I’m not 117 pounds any more, I’m 112 pounds now that I quit working at a restaurant and have retired my drinking habits. I’m mostly a raw vegan with a little animal protein thrown in there every once in awhile. But more importantly, I’ve accepted that my weight is not meant to drop below 110 pounds. I don’t’ obsess everyday about not looking the same way Kristen Stewart does in a sweatshirt. Extremely low body fat is impossible for me to maintain.I’m with a man who loves my body the way it is. He’s not like every other austin playboy who wants a banana body hanging on their arm.

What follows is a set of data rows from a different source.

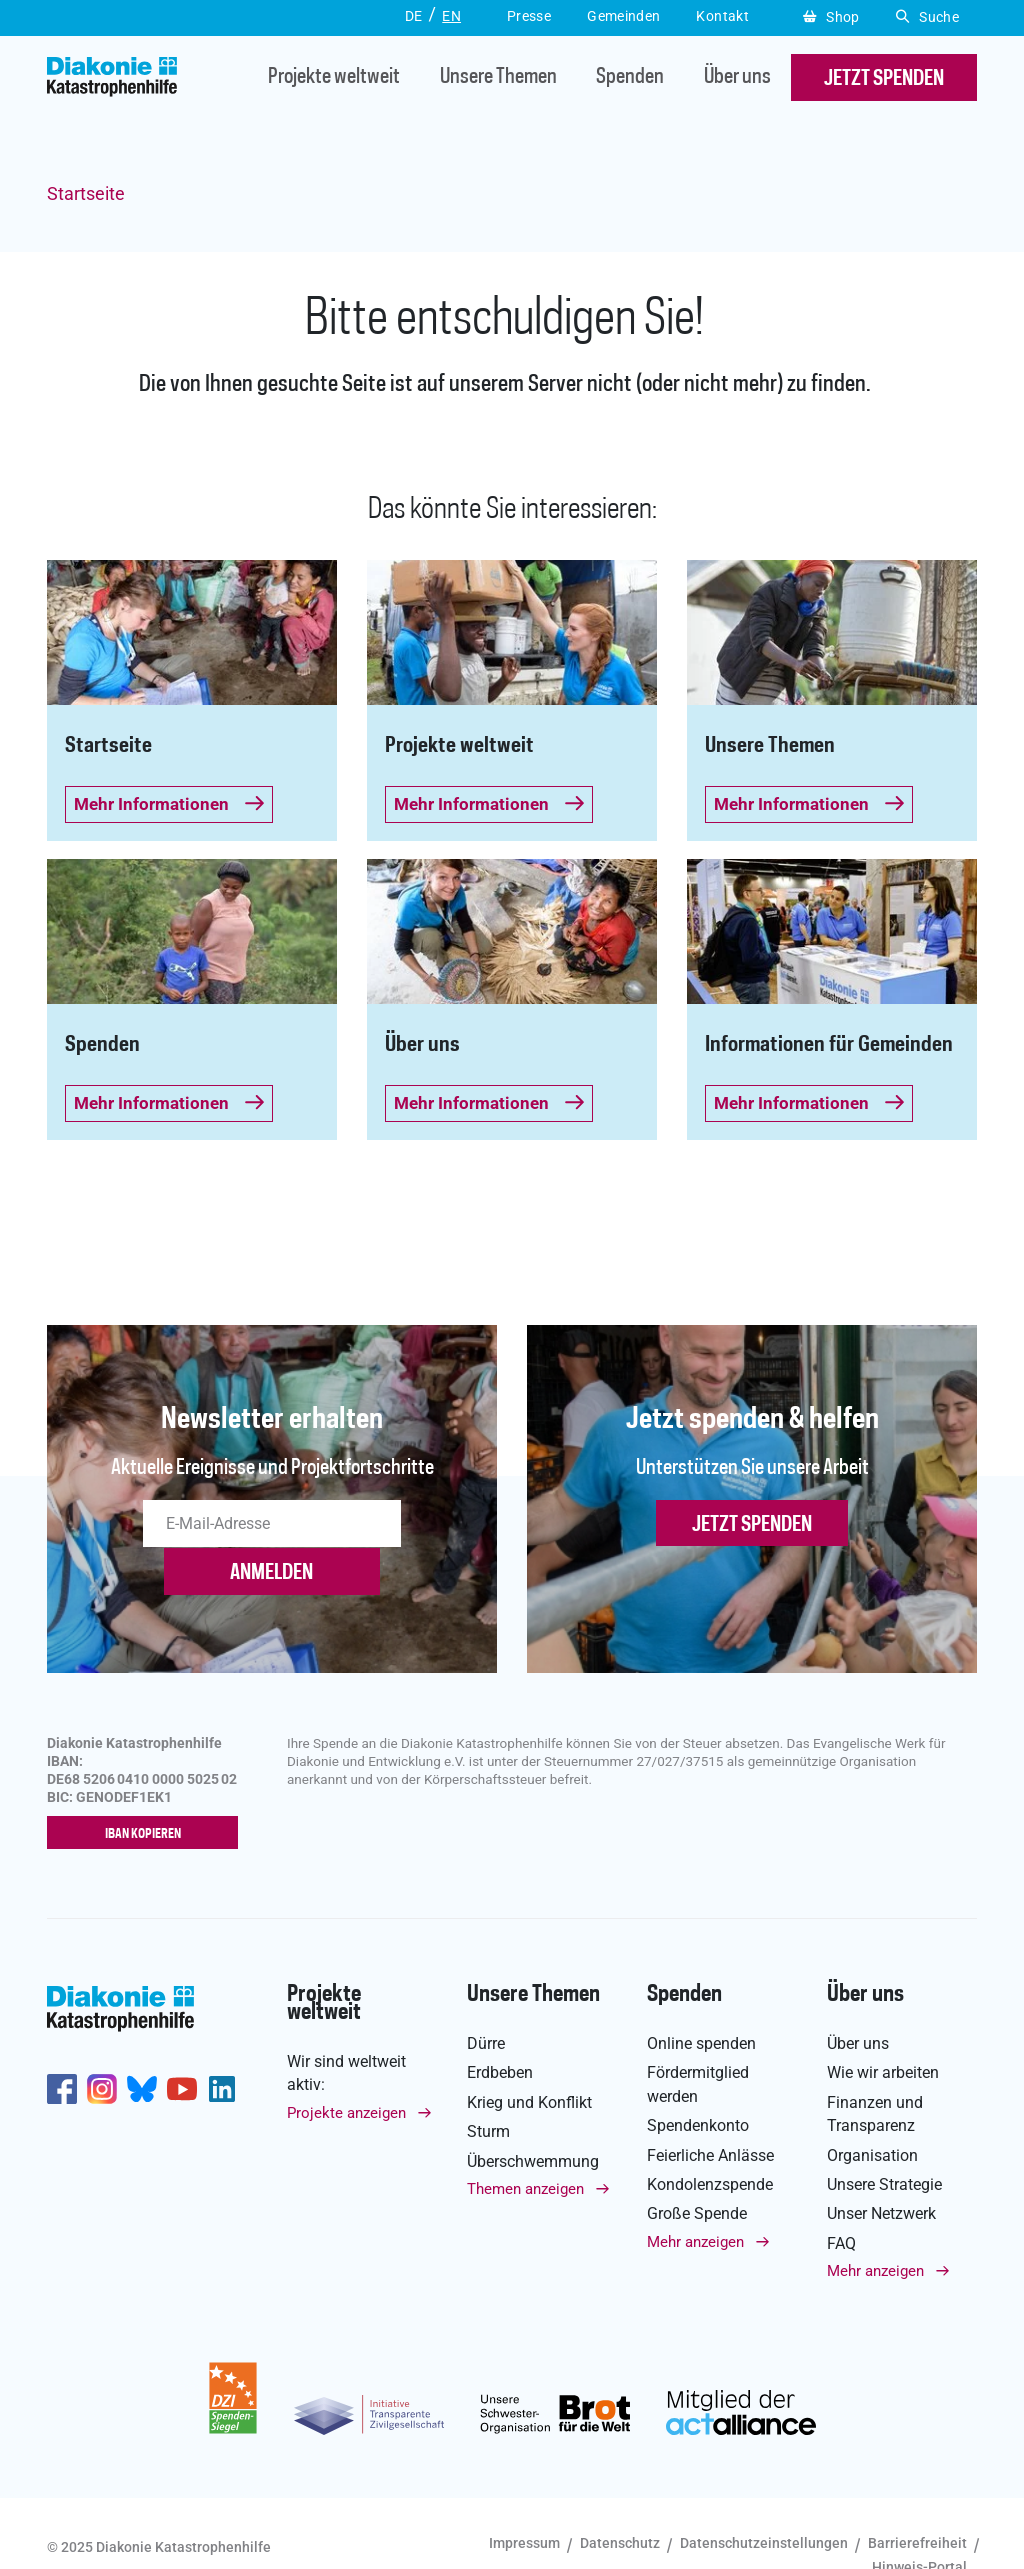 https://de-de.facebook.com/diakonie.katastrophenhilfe (62, 2046)
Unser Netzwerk (881, 2170)
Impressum (524, 2500)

This article was written to document the pressure society places on a woman’s appearance and for people to understand how food can have a tremendous impact on your life. I didn’t connect the dots between my development as a teenager with my health problems or my self esteem until I listened to Michael Pollen lecture. That is what a good writer does, he connects the dots of human experience. Pollen is known for connecting the dots between monoculture to food riots in mexico to poor and disadvantaged families suffering from diabetes because of inadequate nutrition. He also helped me connect mine, just in an entirely unorthodox way.
At the end of the day, no matter how many people are telling you that you’re beautiful and don’t need to change, the only persons opinion that matters is your own. No one can make you feel beautiful or loved if you don’t love yourself. Food has become a hurdle to the 21st century woman. She is told not to enjoy it and to deny herself as much as possible. Food should be looked at as fuel. If a car doesn’t have any gas to run on, it stops running. If you’ve ever tried going day or two without eating you’ll notice your brain stops working. No one should ever be stupid enough to follow a diet so extreme that it shuts off the mental faculties that make us human. Eat foods that are nourishing and live on the perimeter of the grocery store and you’ll never resort to starving yourself again.